As the day came to a close, one of the campers, Bill, who had severe cerebral palsy and “spoke” with a rudimentary computer, pulled me aside.  He said something that changed me forever.  He said, “Steve, don’t be frustrated.  We ALL have disabilities !!  Some are just more visible than others.”

Believe34 years later, Bill’s words rang true once again . . .

This past week I was honored enough to be a part of Disability Awareness Day at the Statehouse in Columbus, Ohio.  One of our LaRosa’s Team Members, Mark, was going to speak about being able to work and be independent.  Mark was born without arms and he is one of our Customer Service Representatives and has been with us for 7+ years.  As he came to the podium and microphone, he boldly spoke of his work and how he loves taking people’s orders so they can enjoy our great food. He doesn’t view himself as being different.  He knows he is a person who is able !!

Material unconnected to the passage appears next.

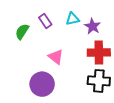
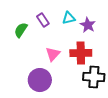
red cross: (99, 53) -> (81, 53), moved
pink triangle: (56, 57) -> (53, 54), turned 35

The room was at capacity and was filled with people whose disabilities were “more visible than others.”  They cheered for Mark when he finished and a person in a wheelchair gave me a high five as I came off the stage as well.  The great people on this day reminded me that we need to believe in ALL people !!  Everyone at the rally felt you were included and not separate.  We all came together – as it should be.

So, this week make sure to change your perspective on people from now on.  Everyone has value and a life worth living to its fullest extent.  Don’t pass someone over, or avoid them because of their appearance.  Instead, reach out and let them know that you believe in them.  It will change your life as it has mine.